Offshore pipeline plans to serve Delfin LNG
OREANDA-NEWS. November 26, 2015. The High Island Offshore System (HIOS), built in the 1970s to bring Gulf of Mexico natural gas to the contiguous US, plans to stop its current services and instead send onshore gas to the proposed Delfin LNG deep water export terminal.
HIOS, owned by Houston-based Genesis Energy, flowed about 1.7 Bcf/d (48mn m?/d) to the US at its peak in 1981, but is now only sending about 62mn cf/d because of declining production in the Gulf of Mexico.
It has applied to the US Federal Energy Regulatory Commission (FERC) for authorization to abandon its 66-mile (106km), 42 inch (107cm) main line and offshore platform in the West Cameron 167 (WC-167) block, among other facilities. WC-167, the northern terminus of HIOS, is about 30 miles (48km) offshore Cameron parish, Louisiana.
HIOS asked FERC to authorize the requests by September 2016 to allow Delfin to come online by the third quarter of 2019 as scheduled.
HIOS will reroute its gathering lines to allow its customers to send gas to the contiguous US via the existing Stingray subsea pipeline. Shippers will still be able to send gas to receipt points at WC-167, which is connected to the Kinetica and TC Offshore systems to take gas onshore.
HIOS said some of its customers have consented to the proposed changes and others are reviewing the matter. It said it is confident that most, if not all, of its customers will agree, rather than face the prospect of paying higher fees to use the increasingly underutilized HIOS system.
Delfin plans to use two existing subsea pipeline systems to significantly reduce costs. It would lease a segment of HIOS and build short laterals from that segment to as many as four moored liquefaction vessels, about 50 miles offshore Cameron parish.
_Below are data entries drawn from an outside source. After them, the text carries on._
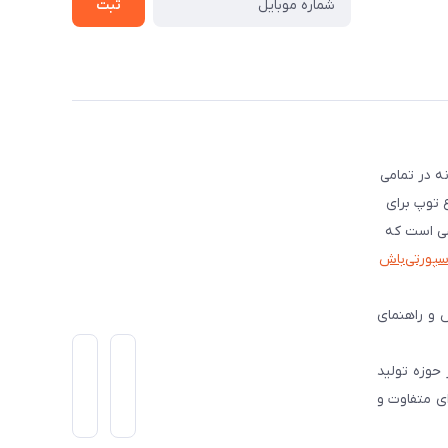
ثبت
ه در تمامی
ع توپ برای
شی است که
اسپورتی‌باش
 و راهنمای
است و از سال 1399 فعالیت گسترده ای در حوزه تولید
ی متفاوت و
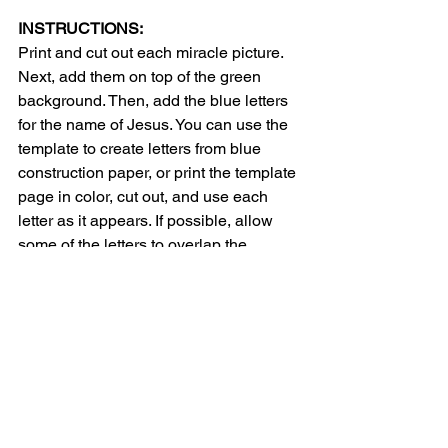
INSTRUCTIONS:
Print and cut out each miracle picture. 
Next, add them on top of the green 
background. Then, add the blue letters 
for the name of Jesus. You can use the 
template to create letters from blue 
construction paper, or print the template 
page in color, cut out, and use each 
letter as it appears. If possible, allow 
some of the letters to overlap the 
pictures as shown in the example. Use 
a black marker to write the descriptions 
of each miracle.
Option: If you are doing a series on 
miracles, you may want to add the 
pictures as you cover each miracle.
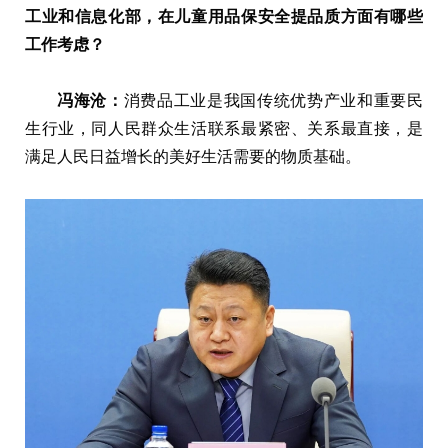
工业和信息化部，在儿童用品保安全提品质方面有哪些
工作考虑？
冯海沧：
消费品工业是我国传统优势产业和重要民
生行业，同人民群众生活联系最紧密、关系最直接，是
满足人民日益增长的美好生活需要的物质基础。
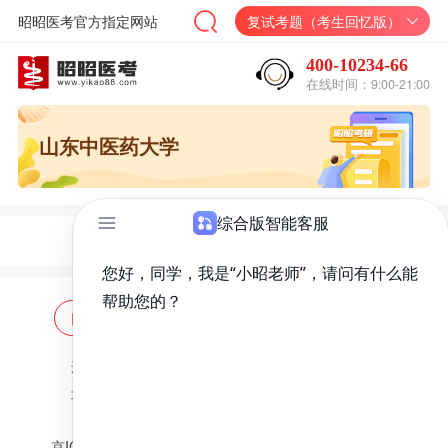
昭昭医考官方指定网站
复试考题（考生回忆版）
400-10234-66
在线时间：9:00-21:00
山东中医药大学
网站首页
海量题库
免费题库
违法和不良信息举报邮箱：
zzjy-fw@yikao88.com
北京市西城区宣武门东河沿街69号正弘大厦208室
北京昭天下教育科技有限公司 版权所有
京ICP备18051095号-1
京公网安备 11010202009207号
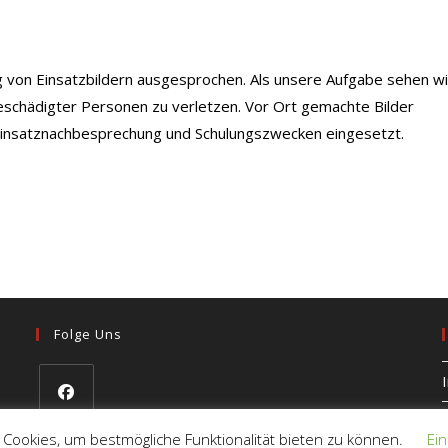
ng von Einsatzbildern ausgesprochen. Als unsere Aufgabe sehen wi
eschädigter Personen zu verletzen. Vor Ort gemachte Bilder
 Einsatznachbesprechung und Schulungszwecken eingesetzt.
Folge Uns
Opens
 Cookies, um bestmögliche Funktionalität bieten zu können.
Ein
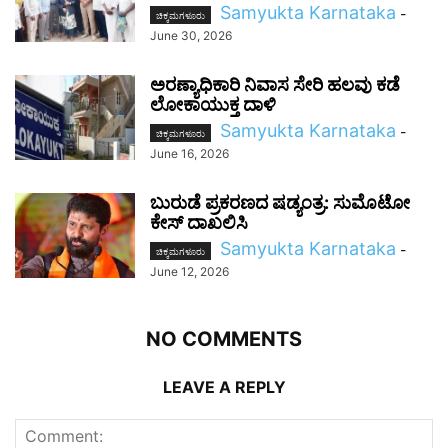
Samyukta Karnataka
-
ಚಿಕ್ಕಮಗಳೂರು
June 30, 2026
ಅರಣ್ಯಾಧಿಕಾರಿ ನಿವಾಸ ಸೇರಿ ಹಲವು ಕಡೆ
ಲೋಕಾಯುಕ್ತ ದಾಳಿ
Samyukta Karnataka
-
ಚಿಕ್ಕಮಗಳೂರು
June 16, 2026
ಬುರುಡೆ ಪ್ರಕರಣದ ಷಡ್ಯಂತ್ರ: ಸುಮೊಟೋ
ಕೇಸ್ ದಾಖಲಿಸಿ
Samyukta Karnataka
-
ಚಿಕ್ಕಮಗಳೂರು
June 12, 2026
NO COMMENTS
LEAVE A REPLY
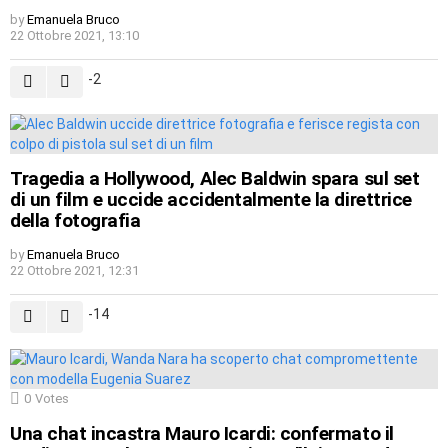
by
Emanuela Bruco
22 Ottobre 2021, 13:10
-2
Tragedia a Hollywood, Alec Baldwin spara sul set
di un film e uccide accidentalmente la direttrice
della fotografia
by
Emanuela Bruco
22 Ottobre 2021, 12:31
-14
0
Votes
Una chat incastra Mauro Icardi: confermato il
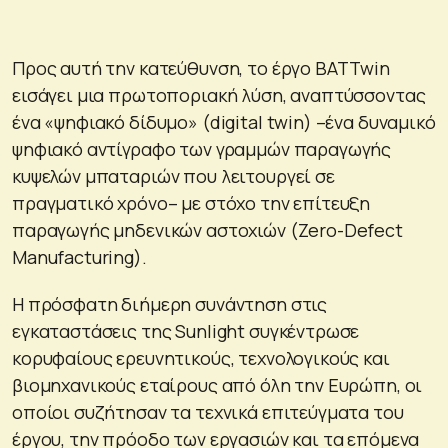
Προς αυτή την κατεύθυνση, το έργο BATTwin
εισάγει μια πρωτοποριακή λύση, αναπτύσσοντας
ένα «ψηφιακό δίδυμο» (digital twin) –ένα δυναμικό
ψηφιακό αντίγραφο των γραμμών παραγωγής
κυψελών μπαταριών που λειτουργεί σε
πραγματικό χρόνο– με στόχο την επίτευξη
παραγωγής μηδενικών αστοχιών (Zero-Defect
Manufacturing).
Η πρόσφατη διήμερη συνάντηση στις
εγκαταστάσεις της Sunlight συγκέντρωσε
κορυφαίους ερευνητικούς, τεχνολογικούς και
βιομηχανικούς εταίρους από όλη την Ευρώπη, οι
οποίοι συζήτησαν τα τεχνικά επιτεύγματα του
έργου, την πρόοδο των εργασιών και τα επόμενα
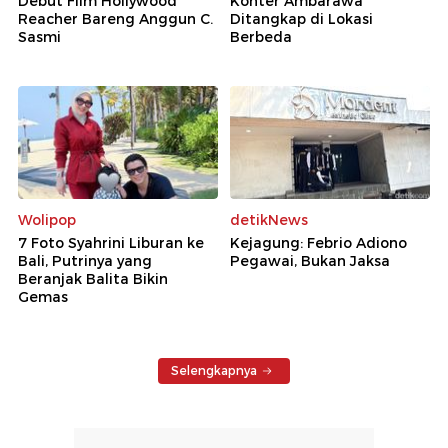
Debut Film Hollywood
Konter Ambarawa
Reacher Bareng Anggun C.
Ditangkap di Lokasi
Sasmi
Berbeda
Wolipop
detikNews
7 Foto Syahrini Liburan ke
Kejagung: Febrio Adiono
Bali, Putrinya yang
Pegawai, Bukan Jaksa
Beranjak Balita Bikin
Gemas
Selengkapnya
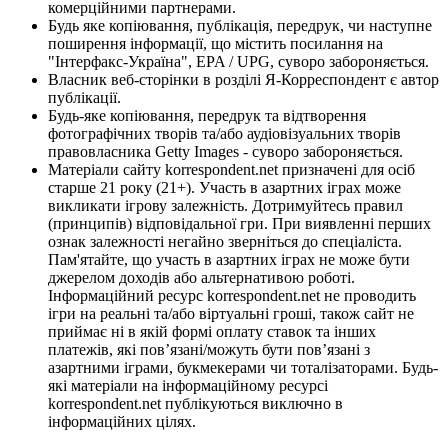
комерційними партнерами.
Будь яке копіювання, публікація, передрук, чи наступне
поширення інформації, що містить посилання на
"Інтерфакс-Україна", EPA / UPG, суворо забороняється.
Власник веб-сторінки в розділі Я-Корреспондент є автор
публікації.
Будь-яке копіювання, передрук та відтворення
фотографічних творів та/або аудіовізуальних творів
правовласника Getty Images - суворо забороняється.
Матеріали сайту korrespondent.net призначені для осіб
старше 21 року (21+). Участь в азартних іграх може
викликати ігрову залежність. Дотримуйтесь правил
(принципів) відповідальної гри. При виявленні перших
ознак залежності негайно зверніться до спеціаліста.
Пам'ятайте, що участь в азартних іграх не може бути
джерелом доходів або альтернативою роботі.
Інформаційний ресурс korrespondent.net не проводить
ігри на реальні та/або віртуальні гроші, також сайт не
приймає ні в якій формі оплату ставок та інших
платежів, які пов’язані/можуть бути пов’язані з
азартними іграми, букмекерами чи тоталізаторами. Будь-
які матеріали на інформаційному ресурсі
korrespondent.net публікуються виключно в
інформаційних цілях.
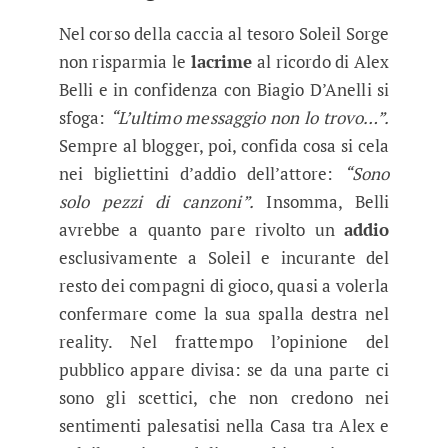
Nel corso della caccia al tesoro Soleil Sorge
non risparmia le
lacrime
al ricordo di Alex
Belli e in confidenza con Biagio D’Anelli si
sfoga:
“L’ultimo messaggio non lo trovo…”.
Sempre al blogger, poi, confida cosa si cela
nei bigliettini d’addio dell’attore:
“Sono
solo pezzi di canzoni”.
Insomma, Belli
avrebbe a quanto pare rivolto un
addio
esclusivamente a Soleil e incurante del
resto dei compagni di gioco, quasi a volerla
confermare come la sua spalla destra nel
reality. Nel frattempo l’opinione del
pubblico appare divisa: se da una parte ci
sono gli scettici, che non credono nei
sentimenti palesatisi nella Casa tra Alex e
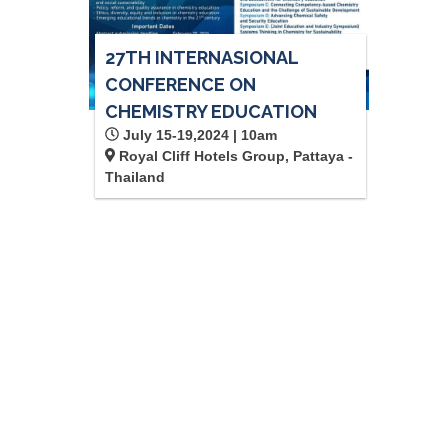
27TH INTERNASIONAL
CONFERENCE ON
CHEMISTRY EDUCATION
July 15-19,2024 | 10am
Royal Cliff Hotels Group, Pattaya -
Thailand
To access to onshore gas, Delfin's parent company, Fairwood Peninsula Energy, previously bought from Canadian midstream company Enbridge the abandoned 42-inch (107cm) diameter, 30-mile U-T Offshore System (UTOS), which extends from Cameron parish to WC-167.
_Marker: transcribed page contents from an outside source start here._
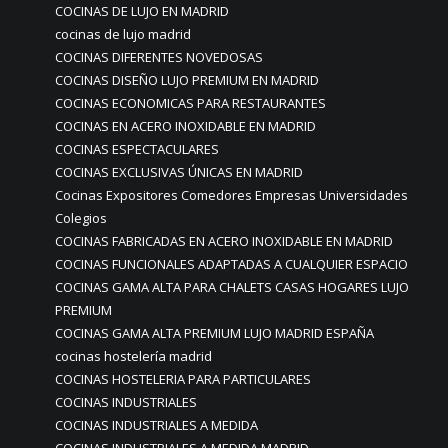
COCINAS DE LUJO EN MADRID
cocinas de lujo madrid
COCINAS DIFERENTES NOVEDOSAS
COCINAS DISEÑO LUJO PREMIUM EN MADRID
COCINAS ECONOMICAS PARA RESTAURANTES
COCINAS EN ACERO INOXIDABLE EN MADRID
COCINAS ESPECTACULARES
COCINAS EXCLUSIVAS ÚNICAS EN MADRID
Cocinas Expositores Comedores Empresas Universidades
Colegios
COCINAS FABRICADAS EN ACERO INOXIDABLE EN MADRID
COCINAS FUNCIONALES ADAPTADAS A CUALQUIER ESPACIO
COCINAS GAMA ALTA PARA CHALETS CASAS HOGARES LUJO
PREMIUM
COCINAS GAMA ALTA PREMIUM LUJO MADRID ESPAÑA
cocinas hostelería madrid
COCINAS HOSTELERIA PARA PARTICULARES
COCINAS INDUSTRIALES
COCINAS INDUSTRIALES A MEDIDA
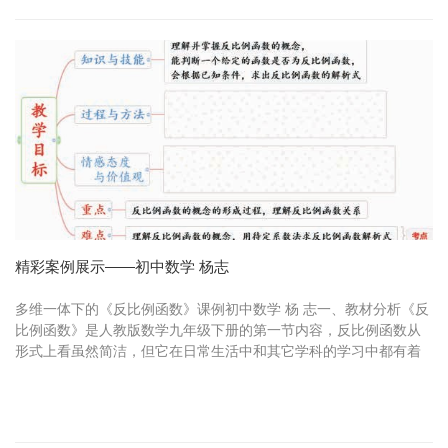
精彩案例展示——初中数学 杨志
多维一体下的《反比例函数》课例初中数学 杨 志一、教材分析《反
比例函数》是人教版数学九年级下册的第一节内容，反比例函数从
形式上看虽然简洁，但它在日常生活中和其它学科的学习中都有着
十分重要的作用， 同时也是中考考点，重要程度不言而喻。本节课
主要...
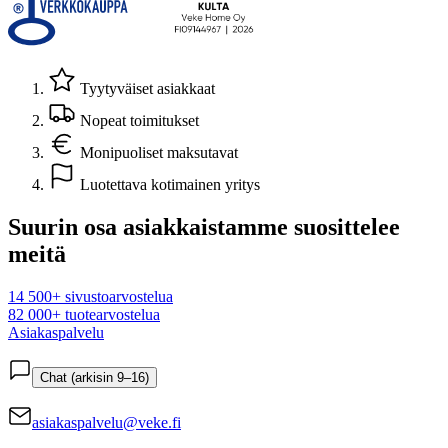
Tyytyväiset asiakkaat
Nopeat toimitukset
Monipuoliset maksutavat
Luotettava kotimainen yritys
Suurin osa asiakkaistamme suosittelee
meitä
14 500+ sivustoarvostelua
82 000+ tuotearvostelua
Asiakaspalvelu
Chat (arkisin 9–16)
asiakaspalvelu@veke.fi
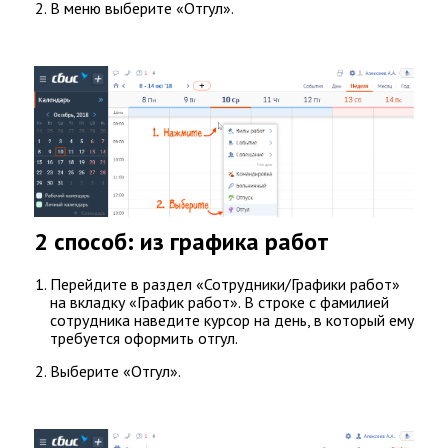
В меню выберите «Отгул».
Документооборот
Торги
И
Электронные
Подписи
Все
О
Контрагентах
ОФД
2 способ: из графика работ
И
Кассы
Перейдите в раздел «Сотрудники/Графики работ»
Бухгалтерия
на вкладку «График работ». В строке с фамилией
И
сотрудника наведите курсор на день, в который ему
требуется оформить отгул.
Учет
Управление
Выберите «Отгул».
Персоналом
И
Учет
HIOS plans to disconnect its main line from WC-167 and install 700 feet (213m) of new pipeline to connect with UTOS. The proposed changes would be regulated the US Maritime Administration (Marad). Delfin has already applied to Marad for construction authorization.
Delfin would have combined baseload capacity of up to 8mn t/yr, equivalent to 1.1 Bcf/d (31mn m?/d) of gas, reaching full production in the third quarter of 2022. It could be expanded to 13mn t/yr.
Delfin has signed preliminary liquefaction deals with Brazil's BTG Pactual Commodities and Lithuania's state-owned Litgas.